■ YOUR GOAL: Your job is to return each record exactly, minus any pictures.

■ DATA TO USE:
━━━

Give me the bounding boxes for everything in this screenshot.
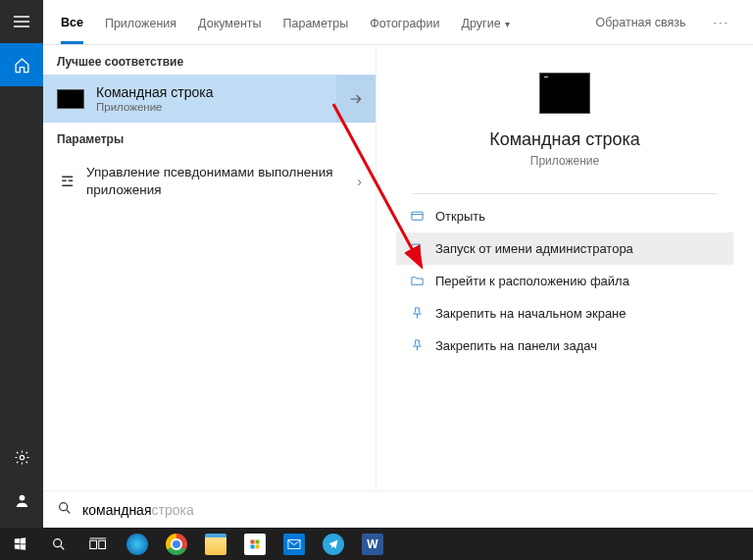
open-icon [406, 209, 427, 224]
svg-rect-7 [90, 540, 97, 548]
taskbar-app-word[interactable]: W [353, 528, 392, 560]
result-subtitle: Приложение [96, 101, 328, 113]
result-title: Командная строка [96, 84, 328, 100]
best-match-result[interactable]: Командная строка Приложение [43, 75, 376, 123]
svg-rect-8 [99, 540, 106, 548]
best-match-header: Лучшее соответствие [43, 45, 376, 75]
svg-point-6 [54, 538, 62, 546]
more-button[interactable]: ··· [708, 16, 735, 29]
svg-point-0 [20, 455, 24, 459]
taskbar-app-mail[interactable] [275, 528, 314, 560]
tab-photos[interactable]: Фотографии [370, 3, 439, 42]
tab-other[interactable]: Другие▾ [462, 3, 510, 42]
svg-rect-10 [256, 539, 260, 543]
search-completion-hint: строка [151, 502, 193, 518]
chevron-down-icon: ▾ [505, 19, 510, 29]
start-button[interactable] [0, 528, 39, 560]
pin-taskbar-icon [406, 338, 427, 353]
profile-button[interactable] [0, 479, 43, 522]
hamburger-button[interactable] [0, 0, 43, 43]
settings-button[interactable] [0, 435, 43, 479]
admin-icon [406, 241, 427, 256]
search-panel: Все Приложения Документы Параметры Фотог… [43, 0, 753, 528]
svg-rect-2 [411, 212, 422, 220]
task-view-button[interactable] [78, 528, 118, 560]
tab-docs[interactable]: Документы [198, 3, 261, 42]
action-label: Закрепить на начальном экране [435, 306, 627, 321]
svg-point-4 [60, 502, 68, 510]
filter-tabs: Все Приложения Документы Параметры Фотог… [43, 0, 753, 45]
chevron-right-icon: › [357, 174, 362, 189]
taskbar-app-edge[interactable] [118, 528, 157, 560]
action-label: Закрепить на панели задач [435, 338, 597, 353]
settings-result[interactable]: ☲ Управление псевдонимами выполнения при… [43, 152, 376, 211]
cmd-large-icon [539, 73, 590, 114]
pin-start-icon [406, 306, 427, 321]
taskbar-app-telegram[interactable] [314, 528, 353, 560]
taskbar-app-chrome[interactable] [157, 528, 196, 560]
taskbar-app-store[interactable] [235, 528, 275, 560]
svg-rect-11 [251, 544, 255, 548]
results-column: Лучшее соответствие Командная строка При… [43, 45, 376, 490]
action-open-location[interactable]: Перейти к расположению файла [396, 265, 733, 297]
action-run-admin[interactable]: Запуск от имени администратора [396, 232, 733, 265]
divider [413, 193, 717, 194]
action-open[interactable]: Открыть [396, 200, 733, 232]
detail-subtitle: Приложение [530, 154, 599, 168]
detail-title: Командная строка [489, 129, 640, 150]
settings-result-text: Управление псевдонимами выполнения прило… [86, 164, 357, 199]
action-label: Запуск от имени администратора [435, 241, 633, 256]
svg-rect-12 [256, 544, 260, 548]
search-input-row[interactable]: командная строка [43, 490, 753, 528]
search-typed-text: командная [82, 502, 151, 518]
detail-column: Командная строка Приложение Открыть Запу… [376, 45, 753, 490]
cmd-icon [57, 89, 84, 109]
home-button[interactable] [0, 43, 43, 86]
action-label: Перейти к расположению файла [435, 274, 629, 288]
folder-icon [406, 274, 427, 288]
parameters-header: Параметры [43, 123, 376, 152]
action-pin-taskbar[interactable]: Закрепить на панели задач [396, 330, 733, 362]
tab-apps[interactable]: Приложения [105, 3, 176, 42]
nav-rail [0, 0, 43, 528]
tab-settings[interactable]: Параметры [283, 3, 349, 42]
search-icon [57, 500, 73, 520]
svg-rect-9 [251, 539, 255, 543]
action-label: Открыть [435, 209, 485, 224]
list-icon: ☲ [57, 173, 76, 190]
feedback-link[interactable]: Обратная связь [595, 16, 685, 29]
svg-point-1 [19, 494, 25, 500]
taskbar: W [0, 528, 753, 560]
taskbar-app-explorer[interactable] [196, 528, 235, 560]
taskbar-search-button[interactable] [39, 528, 78, 560]
action-pin-start[interactable]: Закрепить на начальном экране [396, 297, 733, 330]
tab-all[interactable]: Все [61, 2, 83, 44]
svg-rect-13 [288, 539, 300, 548]
expand-arrow-button[interactable] [336, 76, 376, 123]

━━━

■ THE ANSWER:
Give me the bounding boxes for everything in this screenshot.
open-icon [406, 209, 427, 224]
svg-rect-7 [90, 540, 97, 548]
taskbar-app-word[interactable]: W [353, 528, 392, 560]
result-subtitle: Приложение [96, 101, 328, 113]
result-title: Командная строка [96, 84, 328, 100]
best-match-result[interactable]: Командная строка Приложение [43, 75, 376, 123]
svg-rect-8 [99, 540, 106, 548]
best-match-header: Лучшее соответствие [43, 45, 376, 75]
svg-point-6 [54, 538, 62, 546]
more-button[interactable]: ··· [708, 16, 735, 29]
svg-point-0 [20, 455, 24, 459]
taskbar-app-mail[interactable] [275, 528, 314, 560]
tab-photos[interactable]: Фотографии [370, 3, 439, 42]
tab-other[interactable]: Другие▾ [462, 3, 510, 42]
svg-rect-10 [256, 539, 260, 543]
search-completion-hint: строка [151, 502, 193, 518]
chevron-down-icon: ▾ [505, 19, 510, 29]
start-button[interactable] [0, 528, 39, 560]
pin-taskbar-icon [406, 338, 427, 353]
profile-button[interactable] [0, 479, 43, 522]
hamburger-button[interactable] [0, 0, 43, 43]
settings-button[interactable] [0, 435, 43, 479]
admin-icon [406, 241, 427, 256]
search-panel: Все Приложения Документы Параметры Фотог… [43, 0, 753, 528]
svg-rect-2 [411, 212, 422, 220]
task-view-button[interactable] [78, 528, 118, 560]
tab-docs[interactable]: Документы [198, 3, 261, 42]
action-label: Закрепить на начальном экране [435, 306, 627, 321]
svg-point-4 [60, 502, 68, 510]
filter-tabs: Все Приложения Документы Параметры Фотог… [43, 0, 753, 45]
chevron-right-icon: › [357, 174, 362, 189]
taskbar-app-edge[interactable] [118, 528, 157, 560]
action-label: Закрепить на панели задач [435, 338, 597, 353]
settings-result[interactable]: ☲ Управление псевдонимами выполнения при… [43, 152, 376, 211]
cmd-large-icon [539, 73, 590, 114]
pin-start-icon [406, 306, 427, 321]
taskbar-app-telegram[interactable] [314, 528, 353, 560]
taskbar-app-chrome[interactable] [157, 528, 196, 560]
taskbar-app-store[interactable] [235, 528, 275, 560]
svg-rect-11 [251, 544, 255, 548]
results-column: Лучшее соответствие Командная строка При… [43, 45, 376, 490]
action-open-location[interactable]: Перейти к расположению файла [396, 265, 733, 297]
action-run-admin[interactable]: Запуск от имени администратора [396, 232, 733, 265]
divider [413, 193, 717, 194]
action-open[interactable]: Открыть [396, 200, 733, 232]
detail-subtitle: Приложение [530, 154, 599, 168]
detail-title: Командная строка [489, 129, 640, 150]
settings-result-text: Управление псевдонимами выполнения прило… [86, 164, 357, 199]
action-label: Запуск от имени администратора [435, 241, 633, 256]
svg-rect-12 [256, 544, 260, 548]
search-input-row[interactable]: командная строка [43, 490, 753, 528]
search-typed-text: командная [82, 502, 151, 518]
detail-column: Командная строка Приложение Открыть Запу… [376, 45, 753, 490]
cmd-icon [57, 89, 84, 109]
home-button[interactable] [0, 43, 43, 86]
action-label: Перейти к расположению файла [435, 274, 629, 288]
folder-icon [406, 274, 427, 288]
parameters-header: Параметры [43, 123, 376, 152]
action-pin-taskbar[interactable]: Закрепить на панели задач [396, 330, 733, 362]
tab-apps[interactable]: Приложения [105, 3, 176, 42]
nav-rail [0, 0, 43, 528]
tab-settings[interactable]: Параметры [283, 3, 349, 42]
search-icon [57, 500, 73, 520]
svg-rect-9 [251, 539, 255, 543]
action-label: Открыть [435, 209, 485, 224]
list-icon: ☲ [57, 173, 76, 190]
feedback-link[interactable]: Обратная связь [595, 16, 685, 29]
svg-point-1 [19, 494, 25, 500]
taskbar: W [0, 528, 753, 560]
taskbar-app-explorer[interactable] [196, 528, 235, 560]
taskbar-search-button[interactable] [39, 528, 78, 560]
action-pin-start[interactable]: Закрепить на начальном экране [396, 297, 733, 330]
tab-all[interactable]: Все [61, 2, 83, 44]
svg-rect-13 [288, 539, 300, 548]
expand-arrow-button[interactable] [336, 76, 376, 123]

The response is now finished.